The President of the Regional Government thanked, therefore, the commitment of the ambassadors of the United Kingdom to Portugal and this one in the United Kingdom, of the Ministry of Foreign Affairs and Tourism of Portugal.

Madeira maintains a total of 92 cases of covid-19, with 90 recovered and only two assets, the Institute of Health Administration (IASAÚDE) said today.

The British Ministry of Foreign Affairs has stopped advising trips to Madeira and the Azores, along with a number of other countries, but continues to warn against visits to mainland Portugal.

“These countries have been assessed as no longer presenting an unacceptably high risk for Britons traveling abroad,” says the Ministry’s statement, alluding that the criteria include public health considerations.

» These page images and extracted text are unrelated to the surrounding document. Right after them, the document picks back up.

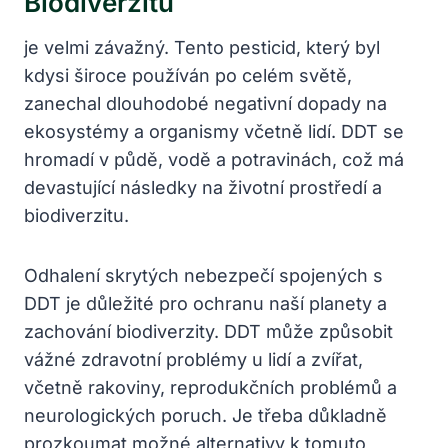
Biodiverzitu
je velmi závažný. Tento pesticid, který byl
kdysi široce používán po celém světě,
zanechal dlouhodobé negativní dopady na
ekosystémy a organismy včetně lidí. DDT se
hromadí v půdě, vodě a potravinách, což má
devastující následky na životní prostředí a
biodiverzitu.
Odhalení skrytých nebezpečí spojených s
DDT je důležité pro ochranu naší planety a
zachování biodiverzity. DDT může způsobit
vážné zdravotní problémy u lidí a zvířat,
včetně rakoviny, reprodukčních problémů a
neurologických poruch. Je třeba důkladně
prozkoumat možné alternativy k tomuto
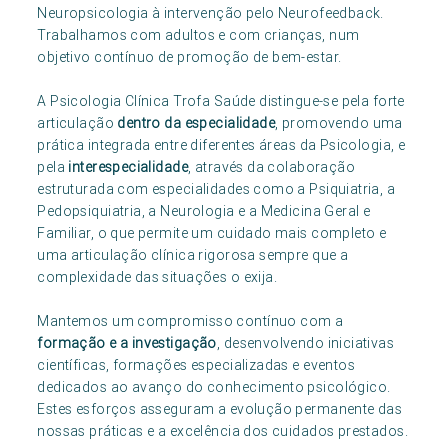
Neuropsicologia à intervenção pelo Neurofeedback.
Trabalhamos com adultos e com crianças, num
objetivo contínuo de promoção de bem-estar.
A Psicologia Clínica Trofa Saúde distingue-se pela forte
articulação
dentro da especialidade
, promovendo uma
prática integrada entre diferentes áreas da Psicologia, e
pela
interespecialidade
, através da colaboração
estruturada com especialidades como a Psiquiatria, a
Pedopsiquiatria, a Neurologia e a Medicina Geral e
Familiar, o que permite um cuidado mais completo e
uma articulação clínica rigorosa sempre que a
complexidade das situações o exija.
Mantemos um compromisso contínuo com a
formação e a investigação
, desenvolvendo iniciativas
científicas, formações especializadas e eventos
dedicados ao avanço do conhecimento psicológico.
Estes esforços asseguram a evolução permanente das
nossas práticas e a excelência dos cuidados prestados.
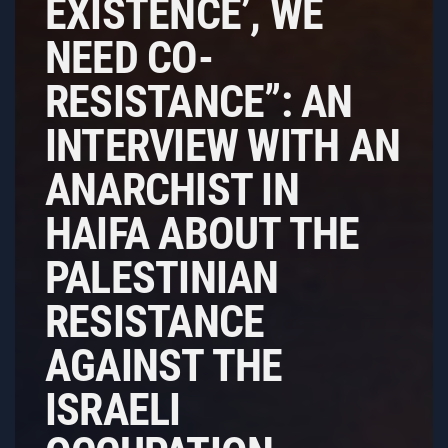
EXISTENCE’, WE
NEED CO-
RESISTANCE”: AN
INTERVIEW WITH AN
ANARCHIST IN
HAIFA ABOUT THE
PALESTINIAN
RESISTANCE
AGAINST THE
ISRAELI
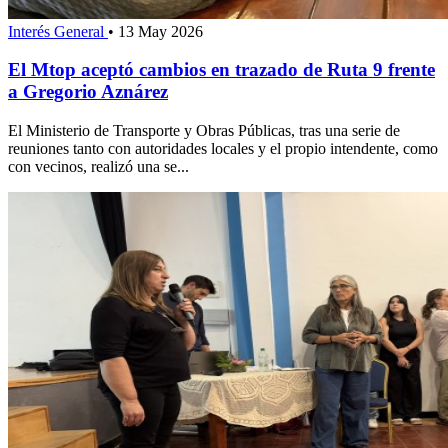
Interés General
•
13 May 2026
El Mtop aceptó cambios en trazado de Ruta 9 frente
a Gregorio Aznárez
El Ministerio de Transporte y Obras Públicas, tras una serie de
reuniones tanto con autoridades locales y el propio intendente, como
con vecinos, realizó una se...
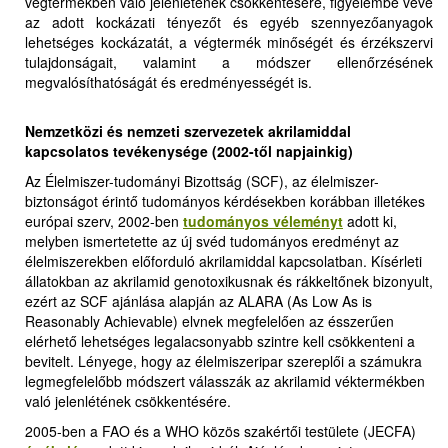
végtermékben való jelenlétének csökkentésére, figyelembe véve
az adott kockázati tényezőt és egyéb szennyezőanyagok
lehetséges kockázatát, a végtermék minőségét és érzékszervi
tulajdonságait, valamint a módszer ellenőrzésének
megvalósíthatóságát és eredményességét is
.
Nemzetközi és nemzeti szervezetek akrilamiddal
kapcsolatos tevékenysége
(2002-től napjainkig)
Az Élelmiszer-tudományi Bizottság (SCF), az élelmiszer-
biztonságot érintő tudományos kérdésekben korábban illetékes
európai szerv, 2002-ben
tudományos véleményt
adott ki,
melyben ismertetette az új svéd tudományos eredményt az
élelmiszerekben előforduló akrilamiddal kapcsolatban. Kísérleti
állatokban az akrilamid genotoxikusnak és rákkeltőnek bizonyult,
ezért az SCF ajánlása alapján az ALARA (As Low As is
Reasonably Achievable) elvnek megfelelően az ésszerűen
elérhető lehetséges legalacsonyabb szintre kell csökkenteni a
bevitelt. Lényege, hogy az élelmiszeripar szereplői a számukra
legmegfelelőbb módszert válasszák az akrilamid véktermékben
való jelenlétének csökkentésére.
2005-ben a FAO és a WHO közös szakértői testülete (JECFA)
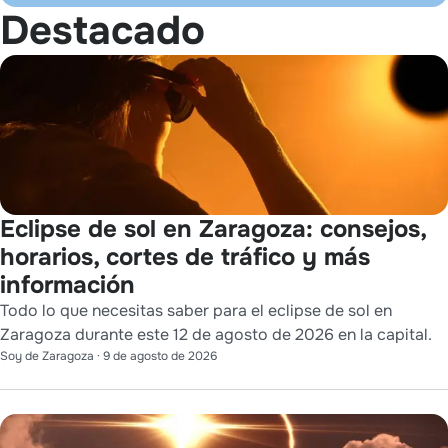
Destacado
Eclipse de sol en Zaragoza: consejos,
horarios, cortes de tráfico y más
información
Todo lo que necesitas saber para el eclipse de sol en
Zaragoza durante este 12 de agosto de 2026 en la capital.
Soy de Zaragoza
·
9 de agosto de 2026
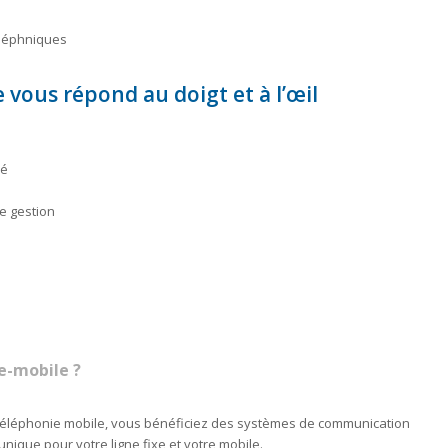
éléphniques
vous répond au doigt et à l’œil
sé
e gestion
e-mobile ?
e téléphonie mobile, vous bénéficiez des systèmes de communication
nique pour votre ligne fixe et votre mobile.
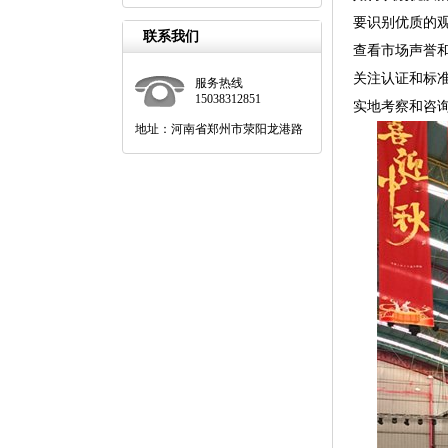
要识别优质的
联系我们
查看市场声誉
关注认证和标
服务热线
15038312851
实地考察和咨
地址：河南省郑州市荥阳龙港路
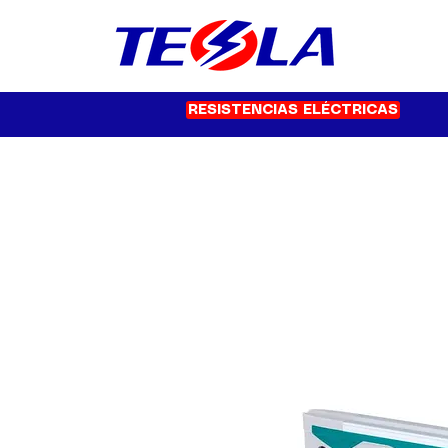
RESISTENCIAS ELÉCTRICAS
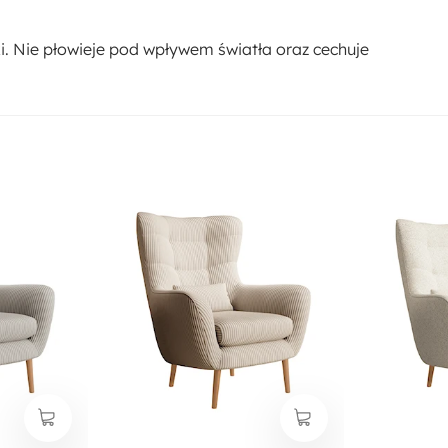
i. Nie płowieje pod wpływem światła oraz cechuje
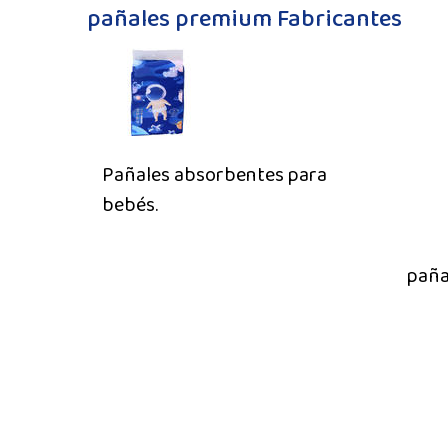
pañales premium Fabricantes
Pañales absorbentes para
bebés.
paña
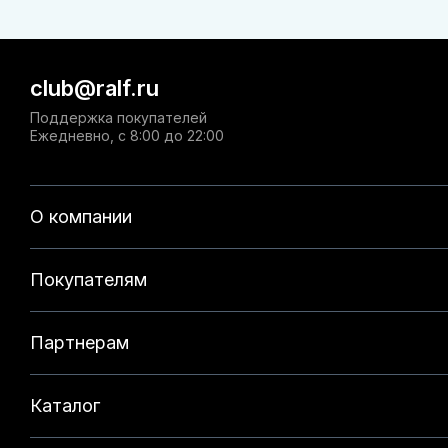
club@ralf.ru
Поддержка покупателей
Ежедневно, с 8:00 до 22:00
О компании
Покупателям
Партнерам
Каталог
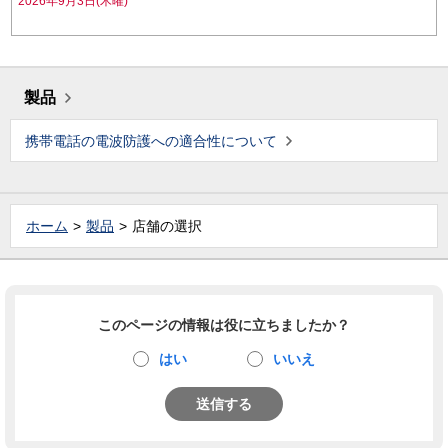
2026年9月3日(木曜)
製品
携帯電話の電波防護への適合性について
ホーム
製品
店舗の選択
このページの情報は役に立ちましたか？
はい
いいえ
送信する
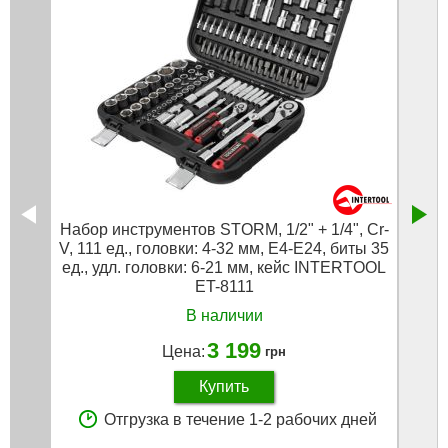
Набор инструментов STORM, 1/2" + 1/4", Cr-
Набор
V, 111 ед., головки: 4-32 мм, E4-E24, биты 35
V, 1
ед., удл. головки: 6-21 мм, кейс INTERTOOL
E4-E
ET-8111
В наличии
3 199
Цена:
грн
Купить
Отгрузка в течение 1-2 рабочих дней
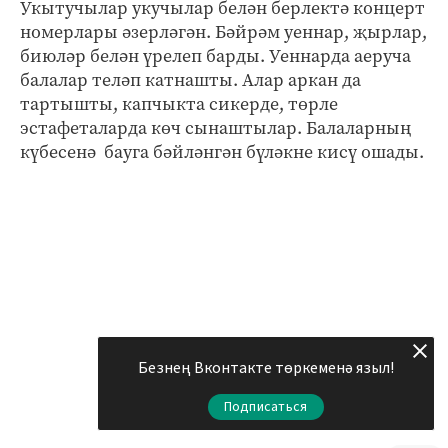
Укытучылар укучылар белән берлектә концерт
номерлары әзерләгән. Бәйрәм уеннар, җырлар,
биюләр белән үрелеп барды. Уеннарда аеруча
балалар теләп катнашты. Алар аркан да
тартышты, капчыкта сикерде, төрле
эстафеталарда көч сынаштылар. Балаларның
күбесенә бауга бәйләнгән бүләкне кисү ошады.
Безнең Вконтакте төркеменә языл!
Подписаться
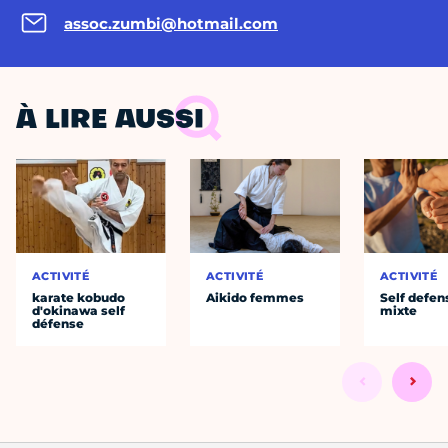
assoc.zumbi@hotmail.com
À LIRE AUSSI
ACTIVITÉ
ACTIVITÉ
ACTIVITÉ
karate kobudo
Aikido femmes
Self defen
d'okinawa self
mixte
défense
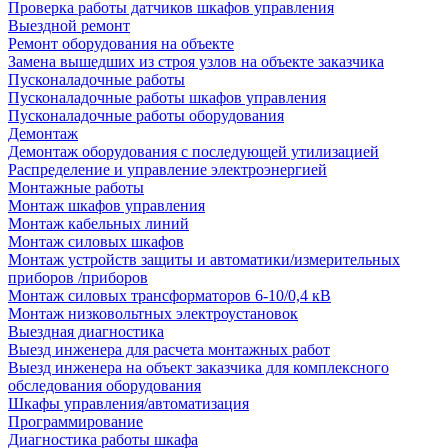
Проверка работы датчиков шкафов управления
Выездной ремонт
Ремонт оборудования на объекте
Замена вышедших из строя узлов на объекте заказчика
Пусконаладочные работы
Пусконаладочные работы шкафов управления
Пусконаладочные работы оборудования
Демонтаж
Демонтаж оборудования с последующей утилизацией
Распределение и управление электроэнергией
Монтажные работы
Монтаж шкафов управления
Монтаж кабельных линий
Монтаж силовых шкафов
Монтаж устройств защиты и автоматики/измерительных
приборов /приборов
Монтаж силовых трансформаторов 6-10/0,4 кВ
Монтаж низковольтных электроустановок
Выездная диагностика
Выезд инженера для расчета монтажных работ
Выезд инженера на объект заказчика для комплексного
обследования оборудования
Шкафы управления/автоматизация
Программирование
Диагностика работы шкафа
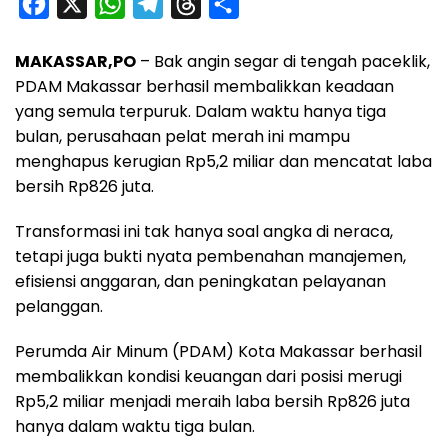
F
X
W
T
T
S
a
h
e
h
h
MAKASSAR,PO
– Bak angin segar di tengah paceklik,
c
a
l
r
a
PDAM Makassar berhasil membalikkan keadaan
e
t
e
e
r
yang semula terpuruk. Dalam waktu hanya tiga
b
s
g
a
e
bulan, perusahaan pelat merah ini mampu
o
A
r
d
menghapus kerugian Rp5,2 miliar dan mencatat laba
o
p
a
s
bersih Rp826 juta.
k
p
m
Transformasi ini tak hanya soal angka di neraca,
tetapi juga bukti nyata pembenahan manajemen,
efisiensi anggaran, dan peningkatan pelayanan
pelanggan.
Perumda Air Minum (PDAM) Kota Makassar berhasil
membalikkan kondisi keuangan dari posisi merugi
Rp5,2 miliar menjadi meraih laba bersih Rp826 juta
hanya dalam waktu tiga bulan.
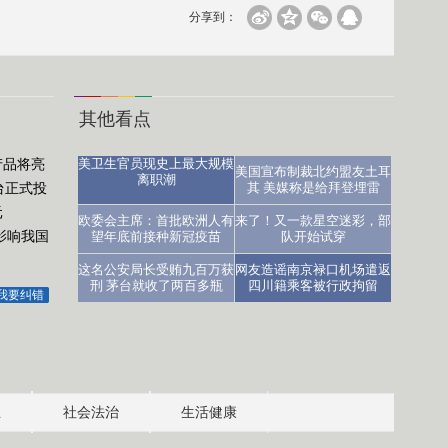
分享到：
其他看点
产品将亮
美卫生官员现史上最大规模
美国宣布制裁北约盟友土耳
离职潮
台正式投
其 美媒称是给拜登埋雷
元
医生：让人沮丧
欧委会主席：首批欧洲人有
来了！又一款星空迷彩，部
影响我国
望年底前接种新冠疫苗
队开始试穿
这名公安局长受贿九百万获
网友造谣南京禄口机场遣返
刑 茅台就收了两百多瓶
四川籍乘客被行政拘留
我要纠错
业
社会法治
生活健康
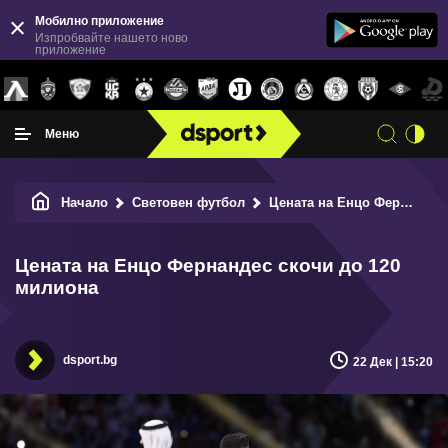
Мобилно приложение
Изпробвайте нашето ново
приложение
Меню
Начало
Световен футбол
Цената на Енцо Фернандес скочи до 120 милиона
Цената на Енцо Фернандес скочи до 120
милиона
dsport.bg
22 Дек | 15:20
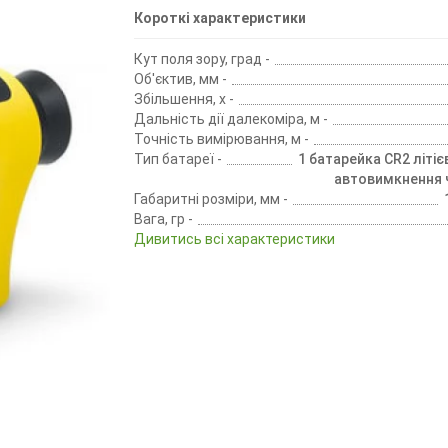
Короткі характеристики
Кут поля зору, град -
Об'єктив, мм -
Збільшення, х -
Дальність дії далекоміра, м -
Точність вимірювання, м -
Тип батареї -
1 батарейка CR2 літієв
автовимкнення ч
Габаритні розміри, мм -
Вага, гр -
Дивитись всі характеристики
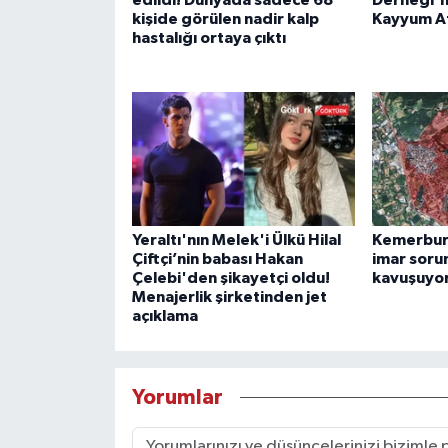
kişide görülen nadir kalp
Kayyum A
hastalığı ortaya çıktı
Yeraltı'nın Melek'i Ülkü Hilal
Kemerburg
Çiftçi’nin babası Hakan
imar soru
Çelebi'den şikayetçi oldu!
kavuşuyo
Menajerlik şirketinden jet
açıklama
Yorumlar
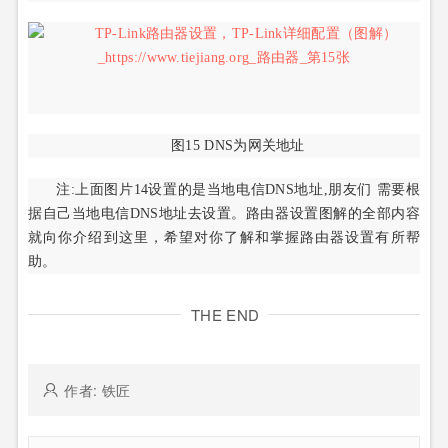
图15 DNS为网关地址
注:上面图片14设置的是当地电信DNS地址,朋友们 需要根
据自己当地电信DNS地址去设置。路由器设置图解的全部内容
就向你介绍到这里，希望对你了解和掌握路由器设置有所帮
助。
THE END
作者: 铁匠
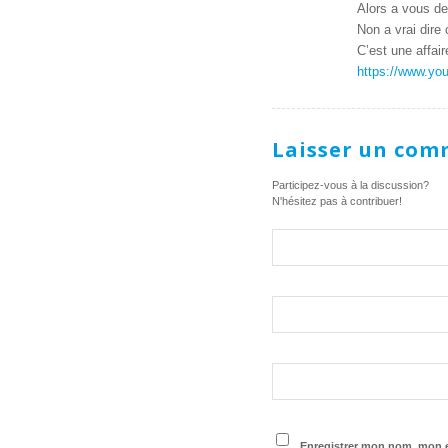
Alors a vous d
Non a vrai dire
C’est une affai
https://www.y
Laisser un com
Participez-vous à la discussion?
N'hésitez pas à contribuer!
Enregistrer mon nom, mon e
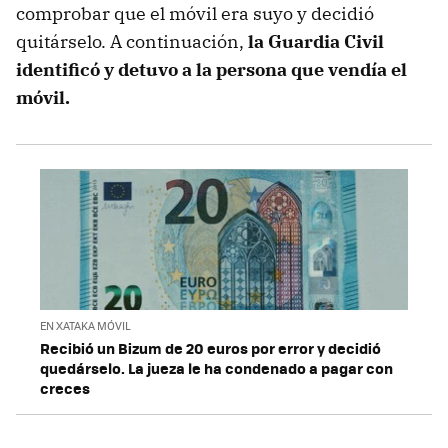
comprobar que el móvil era suyo y decidió
quitárselo. A continuación,
la Guardia Civil
identificó y detuvo a la persona que vendía el
móvil.
EN XATAKA MÓVIL
Recibió un Bizum de 20 euros por error y decidió
quedárselo. La jueza le ha condenado a pagar con
creces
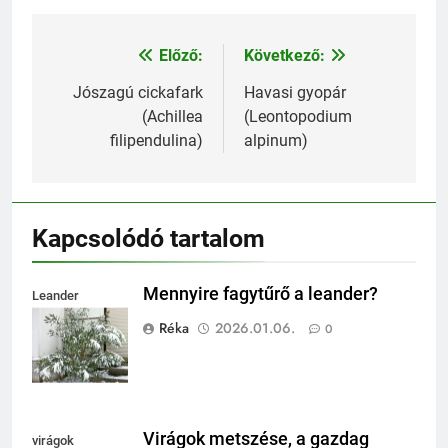
Előző:
Következő:
Bejegyzés
navigáció
Jószagú cickafark
Havasi gyopár
(Achillea
(Leontopodium
filipendulina)
alpinum)
Kapcsolódó tartalom
Mennyire fagytűrő a leander?
Leander
fagytűrése
Réka
2026.01.06.
0
Virágok metszése, a gazdag
virágok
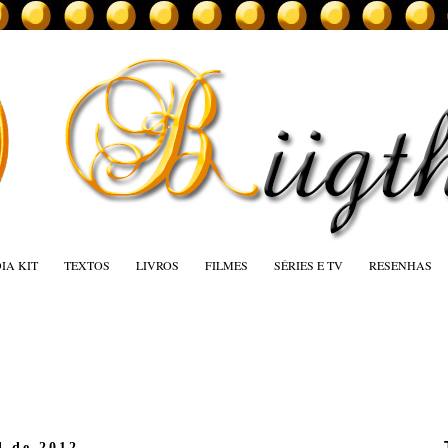
IA KIT
TEXTOS
LIVROS
FILMES
SÉRIES E TV
RESENHAS
l de 2012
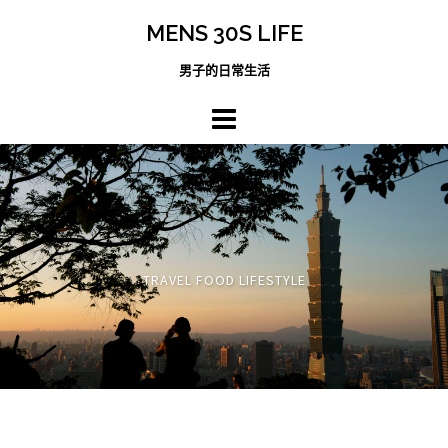
跳
MENS 30S LIFE
至
主
男子的日常生活
內
容
區
TRAVEL FOOD LIFESTYLE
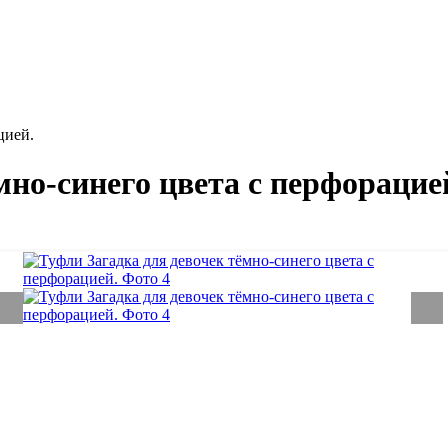
цией.
мно-синего цвета с перфорацие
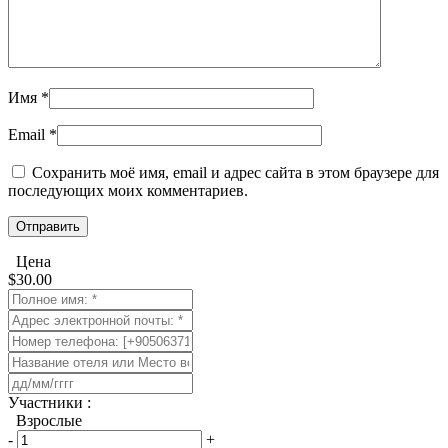
Имя
*
Email
*
Сохранить моё имя, email и адрес сайта в этом браузере для
последующих моих комментариев.
Цена
$
30.00
​Участники :
Взрослые
-
+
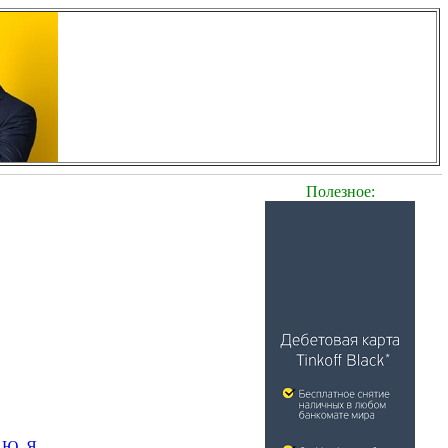
Полезное:
Ю
Я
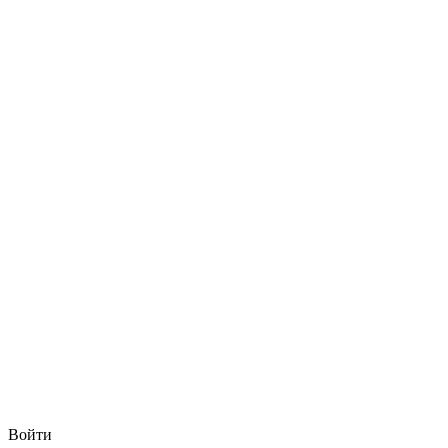
Войти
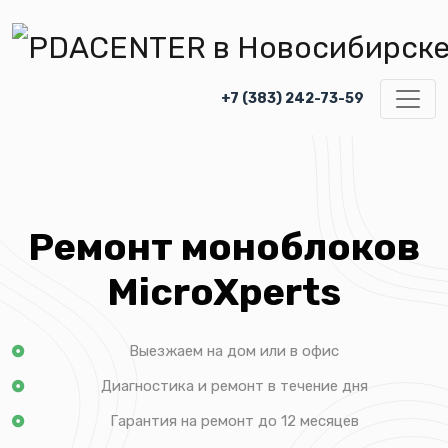
+7 (383) 242-73-59
Ремонт моноблоков
MicroXperts
Выезжаем на дом или в офис
Диагностика и ремонт в течение дня
Гарантия на ремонт до 12 месяцев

The British Ministry of Foreign Affairs has been advising since mid-March against “all non-essential trips worldwide” due to the crisis caused by the new coronavirus, although airplanes continue to circulate between Portugal and the United Kingdom with reduced services.

However, today it changed this advice to 33 European countries, like Spain, Germany, Belgium or Turkey, several British overseas territories and other countries like Australia, Japan, New Zealand or South Korea.

As of July 4, the Ministry’s advice against all non-essential international travel ceases to apply to Madeira and the Azores taking into account the current assessment of the risks of infection with the coronavirus.